# Material provided

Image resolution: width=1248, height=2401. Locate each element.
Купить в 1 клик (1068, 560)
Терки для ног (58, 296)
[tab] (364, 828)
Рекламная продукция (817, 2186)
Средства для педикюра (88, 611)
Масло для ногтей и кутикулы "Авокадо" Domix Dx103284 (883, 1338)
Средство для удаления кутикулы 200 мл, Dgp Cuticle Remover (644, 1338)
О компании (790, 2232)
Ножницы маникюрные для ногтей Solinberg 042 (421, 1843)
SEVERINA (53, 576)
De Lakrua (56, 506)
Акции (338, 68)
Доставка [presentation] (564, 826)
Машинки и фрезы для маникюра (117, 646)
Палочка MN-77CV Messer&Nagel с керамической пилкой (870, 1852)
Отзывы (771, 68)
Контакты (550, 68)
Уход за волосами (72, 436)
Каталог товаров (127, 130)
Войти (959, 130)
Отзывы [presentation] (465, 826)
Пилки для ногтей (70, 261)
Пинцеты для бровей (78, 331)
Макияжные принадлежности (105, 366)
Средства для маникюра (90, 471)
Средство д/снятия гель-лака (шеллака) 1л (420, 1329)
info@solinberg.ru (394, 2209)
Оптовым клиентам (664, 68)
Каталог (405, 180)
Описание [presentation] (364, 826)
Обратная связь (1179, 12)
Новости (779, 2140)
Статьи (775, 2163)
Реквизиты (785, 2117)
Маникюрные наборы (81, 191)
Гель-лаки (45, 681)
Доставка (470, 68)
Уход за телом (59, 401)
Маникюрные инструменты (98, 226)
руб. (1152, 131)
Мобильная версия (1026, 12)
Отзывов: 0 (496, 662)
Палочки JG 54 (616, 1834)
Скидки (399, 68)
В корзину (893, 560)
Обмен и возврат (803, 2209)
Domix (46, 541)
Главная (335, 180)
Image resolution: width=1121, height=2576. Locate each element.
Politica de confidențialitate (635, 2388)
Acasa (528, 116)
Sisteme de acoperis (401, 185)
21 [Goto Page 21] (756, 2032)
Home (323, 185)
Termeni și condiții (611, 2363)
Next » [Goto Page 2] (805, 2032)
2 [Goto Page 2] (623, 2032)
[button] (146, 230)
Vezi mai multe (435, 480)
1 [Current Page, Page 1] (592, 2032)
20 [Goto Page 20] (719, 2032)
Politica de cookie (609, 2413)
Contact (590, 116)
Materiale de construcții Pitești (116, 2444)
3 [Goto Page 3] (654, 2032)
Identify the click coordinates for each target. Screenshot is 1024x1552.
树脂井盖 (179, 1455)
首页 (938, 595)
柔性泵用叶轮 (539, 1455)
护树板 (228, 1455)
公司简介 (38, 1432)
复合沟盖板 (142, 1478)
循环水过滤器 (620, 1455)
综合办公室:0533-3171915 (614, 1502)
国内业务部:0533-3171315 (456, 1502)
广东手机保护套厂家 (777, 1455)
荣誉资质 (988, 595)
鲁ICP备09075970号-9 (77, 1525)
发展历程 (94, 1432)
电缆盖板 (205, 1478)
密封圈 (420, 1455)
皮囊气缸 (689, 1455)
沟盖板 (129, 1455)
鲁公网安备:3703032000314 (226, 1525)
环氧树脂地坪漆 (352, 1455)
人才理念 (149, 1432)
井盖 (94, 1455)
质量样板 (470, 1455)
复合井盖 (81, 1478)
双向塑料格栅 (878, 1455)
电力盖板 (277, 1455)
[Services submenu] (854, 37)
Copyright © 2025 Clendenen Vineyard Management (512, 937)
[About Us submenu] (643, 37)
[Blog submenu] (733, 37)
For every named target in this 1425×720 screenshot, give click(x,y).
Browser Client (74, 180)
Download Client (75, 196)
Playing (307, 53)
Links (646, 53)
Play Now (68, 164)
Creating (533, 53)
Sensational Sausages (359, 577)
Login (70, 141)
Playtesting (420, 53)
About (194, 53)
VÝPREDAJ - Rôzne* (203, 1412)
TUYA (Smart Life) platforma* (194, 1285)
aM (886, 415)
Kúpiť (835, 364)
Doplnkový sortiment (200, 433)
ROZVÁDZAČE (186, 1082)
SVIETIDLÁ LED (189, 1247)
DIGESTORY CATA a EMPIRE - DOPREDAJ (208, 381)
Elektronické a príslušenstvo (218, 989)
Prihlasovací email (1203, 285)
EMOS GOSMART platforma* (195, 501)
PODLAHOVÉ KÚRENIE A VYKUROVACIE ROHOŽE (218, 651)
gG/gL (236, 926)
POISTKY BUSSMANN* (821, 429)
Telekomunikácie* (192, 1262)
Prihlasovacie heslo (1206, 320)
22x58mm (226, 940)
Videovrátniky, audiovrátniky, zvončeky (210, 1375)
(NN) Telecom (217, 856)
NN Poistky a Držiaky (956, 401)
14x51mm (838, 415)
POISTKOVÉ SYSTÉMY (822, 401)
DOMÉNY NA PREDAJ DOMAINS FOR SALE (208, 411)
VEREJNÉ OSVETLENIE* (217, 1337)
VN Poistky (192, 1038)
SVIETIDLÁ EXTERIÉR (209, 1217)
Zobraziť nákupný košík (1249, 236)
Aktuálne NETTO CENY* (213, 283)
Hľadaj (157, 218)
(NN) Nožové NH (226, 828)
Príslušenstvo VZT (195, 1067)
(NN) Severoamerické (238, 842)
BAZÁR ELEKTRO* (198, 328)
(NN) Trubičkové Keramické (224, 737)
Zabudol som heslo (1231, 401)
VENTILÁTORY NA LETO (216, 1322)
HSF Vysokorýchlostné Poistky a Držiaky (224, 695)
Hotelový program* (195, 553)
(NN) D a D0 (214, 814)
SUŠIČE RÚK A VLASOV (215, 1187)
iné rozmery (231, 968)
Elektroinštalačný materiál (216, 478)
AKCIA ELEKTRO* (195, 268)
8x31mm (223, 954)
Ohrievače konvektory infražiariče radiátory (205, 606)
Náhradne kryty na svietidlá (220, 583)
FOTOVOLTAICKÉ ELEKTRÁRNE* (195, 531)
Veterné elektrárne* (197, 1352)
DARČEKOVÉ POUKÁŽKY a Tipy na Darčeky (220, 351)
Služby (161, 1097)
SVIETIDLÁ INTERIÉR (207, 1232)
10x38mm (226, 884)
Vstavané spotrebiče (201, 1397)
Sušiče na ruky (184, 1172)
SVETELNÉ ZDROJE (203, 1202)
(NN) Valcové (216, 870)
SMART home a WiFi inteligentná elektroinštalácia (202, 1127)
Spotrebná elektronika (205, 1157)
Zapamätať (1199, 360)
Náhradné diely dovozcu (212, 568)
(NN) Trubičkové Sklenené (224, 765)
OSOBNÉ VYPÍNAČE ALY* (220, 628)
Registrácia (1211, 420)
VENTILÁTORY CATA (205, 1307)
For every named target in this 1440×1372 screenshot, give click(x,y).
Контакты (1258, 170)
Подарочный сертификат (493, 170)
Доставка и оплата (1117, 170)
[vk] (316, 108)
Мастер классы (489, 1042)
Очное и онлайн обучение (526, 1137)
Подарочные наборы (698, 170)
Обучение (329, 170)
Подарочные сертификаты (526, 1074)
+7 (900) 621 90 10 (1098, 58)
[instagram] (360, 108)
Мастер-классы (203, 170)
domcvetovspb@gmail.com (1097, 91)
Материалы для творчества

# What you should do
Each line above from the one with "Главная (335, 180)" up to and including the one with "20 [Goto Page 20] (719, 2032)" must be set down exactly, and no line outside that span may appear.

# Response to this exercise
Главная (335, 180)
Image resolution: width=1121, height=2576. Locate each element.
Politica de confidențialitate (635, 2388)
Acasa (528, 116)
Sisteme de acoperis (401, 185)
21 [Goto Page 21] (756, 2032)
Home (323, 185)
Termeni și condiții (611, 2363)
Next » [Goto Page 2] (805, 2032)
2 [Goto Page 2] (623, 2032)
[button] (146, 230)
Vezi mai multe (435, 480)
1 [Current Page, Page 1] (592, 2032)
20 [Goto Page 20] (719, 2032)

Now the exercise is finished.